Voters appeared to give Livni's Kadima Party, which favors negotiations with the Palestinians, a slight and unexpected edge over Netanyahu's Likud, which has been critical of peace talks, according to nearly complete returns and exit polls.
But the overall shift in Israel's parliament, the Knesset, was sharply to the right. That could make it difficult for Livni to build the coalition she would need to govern, particularly if she intends to pursue talks aimed at creating a Palestinian state.
Both candidates claimed victory, and the political jockeying was expected to intensify in the coming days. It will fall to President Shimon Peres to decide who gets first crack at forming a government - a tricky task in Israel's fractious political culture. Traditionally, the president chooses the party that receives the most seats in the 120-member Knesset, but he is not obligated to do so. Peres will now consult with all the parties to determine who has the best chance of creating a stable government.
The question of who will lead Israel could linger for weeks or more at a time when the nation faces threats from Hamas in Gaza, Hezbollah in Lebanon and an Iranian government with nuclear ambitions.
Netanyahu, who held the prime ministership during the late 1990s, delivered a victory speech just after midnight today in which he told cheering supporters in Tel Aviv that "the people of Israel have spoken clearly and sharply. The national camp, headed by the Likud, has won a clear victory."
Netanyahu signaled he intended to lead a coalition of parties that, like his own, take a hawkish stance toward Iran and believe that the creation of a Palestinian state be a threat to Israeli security.
Livni, who would be Israel's first female prime minister since Golda Meir led the country more than three decades ago, served as lead negotiator during last year's unsuccessful talks with the Palestinians. Livni has favored continued efforts toward reaching a deal.
"Today the nation chose Kadima," an energetic Livni declared to a crowd of backers, who serenaded her with chants of "the next prime minister."
Livni said she would attempt to form a national unity government that includes parties across the political spectrum, including Likud.
With votes from nearly 90 percent of polling stations counted by early this morning, Kadima had won an estimated 29 seats in the 120-member Israeli parliament. Netanyahu's Likud garnered 27.
Ultra-nationalist leader Avigdor Lieberman was projected to place third, with 15 seats. Defense Minister Ehud Barak, head of the center-left Labor Party that once dominated Israeli politics, was forecast to drop to fourth at 13 seats.
Lieberman and Barak, plus the leaders of several smaller parties, could now become kingmakers as Netanyahu and Livni hustle to assemble coalitions.
Roughly speaking, Likud and smaller parties to its right appeared to control about 64 seats, while Kadima and parties to its left held about 47 seats.
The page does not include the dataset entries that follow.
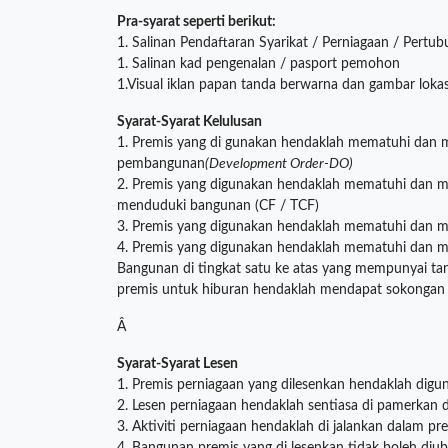
Pra-syarat seperti berikut:
1. Salinan Pendaftaran Syarikat / Perniagaan / Pert
1. Salinan kad pengenalan / pasport pemohon
1.Visual iklan papan tanda berwarna dan gambar lokas
Syarat-Syarat Kelulusan
1. Premis yang di gunakan hendaklah mematuhi dan 
pembangunan
(Development Order-DO)
2. Premis yang digunakan hendaklah mematuhi dan m
menduduki bangunan (CF / TCF)
3. Premis yang digunakan hendaklah mematuhi dan m
4. Premis yang digunakan hendaklah mematuhi dan 
Bangunan di tingkat satu ke atas yang mempunyai tang
premis untuk hiburan hendaklah mendapat sokongan 
Â
Syarat-Syarat Lesen
1. Premis perniagaan yang dilesenkan hendaklah diguna
2. Lesen perniagaan hendaklah sentiasa di pamerkan d
3. Aktiviti perniagaan hendaklah di jalankan dalam p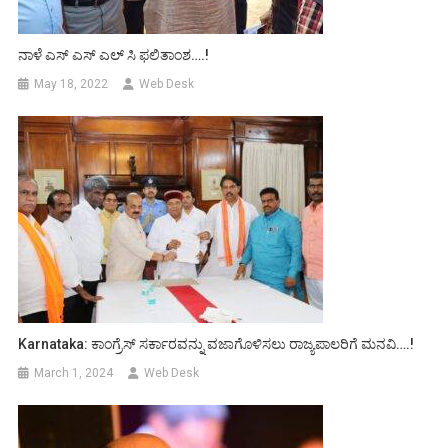
ನಾಳೆ ಎಸ್ ಎಸ್ ಎಲ್ ಸಿ ಫಲಿತಾಂಶ….!
May 18, 2022
Web Desk
Karnataka: ಕಾಂಗ್ರೆಸ್ ಸರ್ಕಾರವನ್ನು ವಜಾಗೊಳಿಸಲು ರಾಜ್ಯಪಾಲರಿಗೆ ಮನವಿ….!
March 1, 2024
Web Desk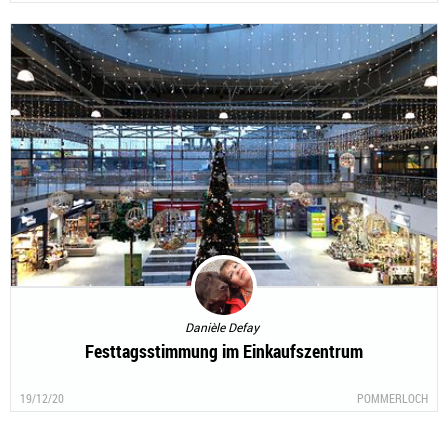
Danièle Defay
Festtagsstimmung im Einkaufszentrum
19/12/20
POMMERLOCH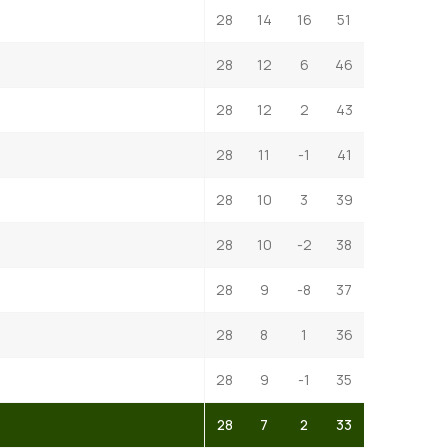
28
14
16
51
28
12
6
46
28
12
2
43
28
11
-1
41
28
10
3
39
28
10
-2
38
28
9
-8
37
28
8
1
36
28
9
-1
35
28
7
2
33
Parties representing Arabs with Israeli citizenship, which traditionally do not join the government, won about nine seats.
That breakdown suggests Livni would have to recruit at least one party that opposes land-for-peace talks with the Palestinians if she wants to govern.
Itzhak Galnoor, a political scientist with Hebrew University, said the muddled results present an opportunity for a unity government involving all four of the major parties. Livni, he said, was well positioned to lead it. "Because she is in the center, she could form a coalition with parties on the right and parties on the left," he said. "But that's too logical, so it probably won't happen."